:: Problem description ::
Copy out, unchanged, the entries below from the "EP de 3 faixas" line to the final line. Omit pictures.
┌────────
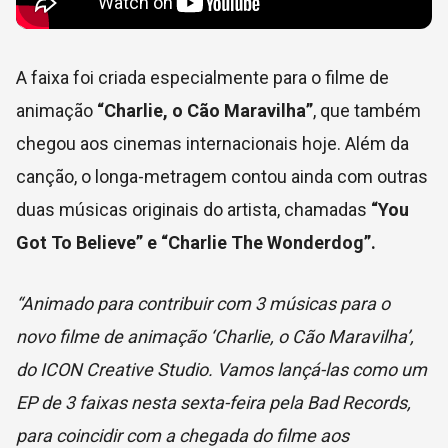
A faixa foi criada especialmente para o filme de
animação
“Charlie, o Cão Maravilha”
, que também
chegou aos cinemas internacionais hoje. Além da
canção, o longa-metragem contou ainda com outras
duas músicas originais do artista, chamadas
“You
Got To Believe” e “Charlie The Wonderdog”.
“Animado para contribuir com 3 músicas para o
novo filme de animação ‘Charlie, o Cão Maravilha’,
do ICON Creative Studio. Vamos lançá-las como um
EP de 3 faixas nesta sexta-feira pela Bad Records,
para coincidir com a chegada do filme aos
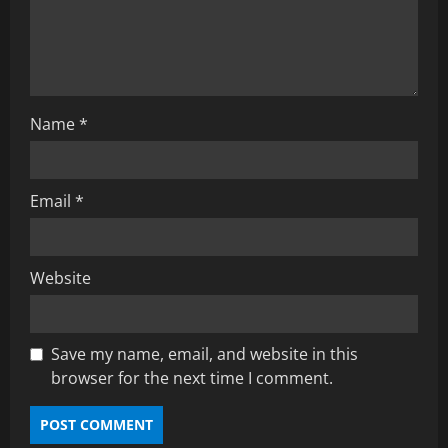
i
o
n
Name
*
Email
*
Website
Save my name, email, and website in this
browser for the next time I comment.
└────────
:: Answer space ::
EP de 3 faixas nesta sexta-feira pela Bad Records,
para coincidir com a chegada do filme aos
i
o
n
Name
*
Email
*
Website
Save my name, email, and website in this
browser for the next time I comment.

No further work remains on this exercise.